Have you noticed that your perimenopause body is reacting to certain foods?
Maybe you’ve begun experiencing things like bloating, gas, or other GI issues with foods that were never a problem.
You’re not imagining things.
Many of the perimenopausal and menopausal women I work with and know, are starting to have trouble with certain foods.
Or they’ve always had issues like IBS, and now things are worse.
The fact is your hormones have changed, and now your digestive system may be sensitive to beans, or dairy, or wheat, or…
And the good news is that there’s scientific research that shows a low FODMAP protocol can help (I use the word “protocol” because “diet” has too many negative connotations.)
So, what does FODMAP mean?
FODMAP actually stands for Fermentable Oligosaccharides, Disaccharides, Monosaccharides, And Polyols.
That’s a real mouthful, but simply it means foods that contain sugars that ferment in your belly.
Foods that are low in FODMAP have been shown to be very effective in reducing symptoms in people with IBS (Irritable Bowel Syndrome) and may be effective for you too.
Now, if you don’t have digestive issues, then you don’t need to worry about limiting these foods. This isn’t a weight loss diet.
However, if you’re experiencing gas, cramping, diarrhea, or constipation you may want to read on.
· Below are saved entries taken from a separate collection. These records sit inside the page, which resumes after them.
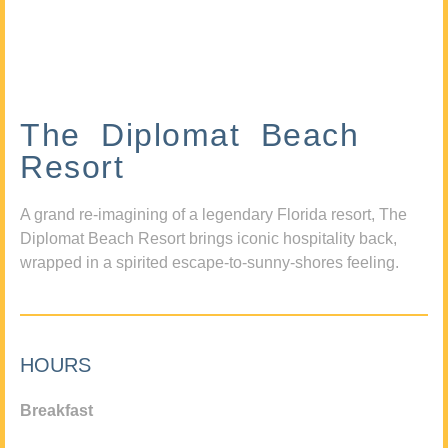
The Diplomat Beach
Resort
A grand re-imagining of a legendary Florida resort, The
Diplomat Beach Resort brings iconic hospitality back,
wrapped in a spirited escape-to-sunny-shores feeling.
HOURS
Breakfast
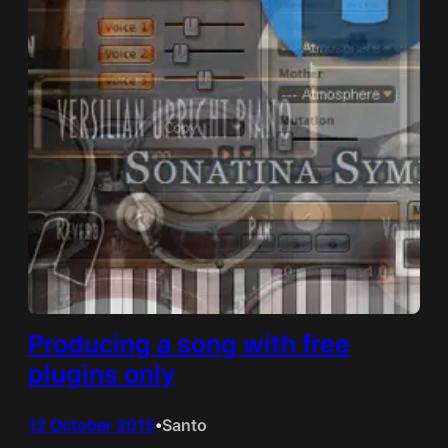
Producing a song with free
plugins only
12 October 2015
Santo
•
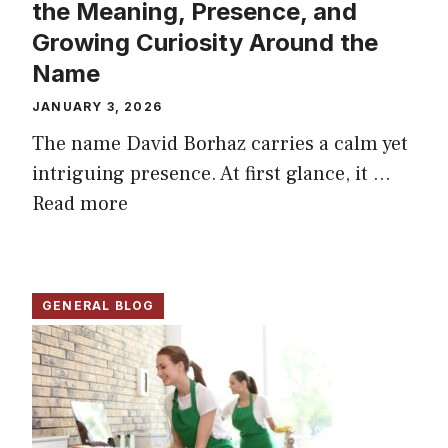
the Meaning, Presence, and
Growing Curiosity Around the
Name
JANUARY 3, 2026
The name David Borhaz carries a calm yet
intriguing presence. At first glance, it ...
Read more
GENERAL BLOG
High FODMAP foods include veggies like onions, garlic, broccoli, and cabbage; lactose-containing dairy products; wheat products; legumes; and some fruits like apples, pears, and watermelon.
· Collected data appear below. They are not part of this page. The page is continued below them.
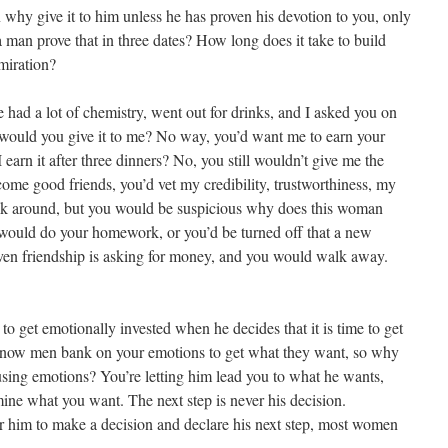
en why give it to him unless he has proven his devotion to you, only
 man prove that in three dates? How long does it take to build
miration?
we had a lot of chemistry, went out for drinks, and I asked you on
, would you give it to me? No way, you’d want me to earn your
I earn it after three dinners? No, you still wouldn’t give me the
me good friends, you’d vet my credibility, trustworthiness, my
 ask around, but you would be suspicious why does this woman
ould do your homework, or you’d be turned off that a new
oven friendship is asking for money, and you would walk away.
 to get emotionally invested when he decides that it is time to get
know men bank on your emotions to get what they want, so why
 using emotions? You’re letting him lead you to what he wants,
rmine what you want. The next step is never his decision.
r him to make a decision and declare his next step, most women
Eating a low FODMAP protocol, therefore, would mean replacing these foods with low FODMAP foods.
And that may sound daunting.
But when you’re feeling crappy, it’s really worth trying it.
To get a list of low and high FODMAP foods, check out the following link to a study that has a good list of them (see Table 1):
https://onlinelibrary.wiley.com/doi/epdf/10.1111/j.1440-1746.2009.06149.x
The two phases of the low FODMAP protocol
The low FODMAP protocol is healthy, but may feel a little restrictive.
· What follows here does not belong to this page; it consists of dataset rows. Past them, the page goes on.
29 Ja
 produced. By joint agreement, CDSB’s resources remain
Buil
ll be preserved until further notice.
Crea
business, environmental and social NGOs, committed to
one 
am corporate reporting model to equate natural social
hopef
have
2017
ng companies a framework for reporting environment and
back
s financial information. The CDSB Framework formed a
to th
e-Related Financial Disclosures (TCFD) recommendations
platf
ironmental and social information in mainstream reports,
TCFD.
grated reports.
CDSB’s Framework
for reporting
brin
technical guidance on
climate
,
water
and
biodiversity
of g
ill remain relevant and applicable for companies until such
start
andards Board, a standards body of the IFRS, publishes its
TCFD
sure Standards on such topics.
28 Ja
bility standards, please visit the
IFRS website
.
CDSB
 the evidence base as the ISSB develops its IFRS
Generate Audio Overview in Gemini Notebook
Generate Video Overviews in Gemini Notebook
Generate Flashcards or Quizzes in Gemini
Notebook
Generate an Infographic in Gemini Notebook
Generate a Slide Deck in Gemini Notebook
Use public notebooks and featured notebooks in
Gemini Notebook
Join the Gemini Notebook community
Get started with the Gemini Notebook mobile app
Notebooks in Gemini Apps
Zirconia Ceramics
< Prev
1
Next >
So, the good news is that this is just Phase 1, and it’s temporary.
In Phase 1, you stick to the protocol for about 4 to 8 weeks, at which point you’ll know that if your symptoms get better, food was likely the culprit.
That’s when you can move on to Phase 2.
Phase 2 consists of re-introducing the high FODMAP foods – one at a time.
If possible, hire a nutritionist or dietitian to help you with this process, as they’ll be able to guide you with what to add and when.
Have you had issues with certain foods in perimenopause or menopause?
Please share in the comments below, I’d love to know what your experience has been.
Personally, I haven’t had any significant issues with food.
However, I’ve noticed that my stomach feels a little queasy with certain dairy products, like milk and yogurt.
Luckily, these aren’t necessary for a healthy diet, so I just don’t include them.
But you may need to make bigger changes depending on your sensitivities and symptoms.
I hope you found this post helpful.
If there are any other topics you’d like me to discuss, please let me know, I’m always looking for new ideas.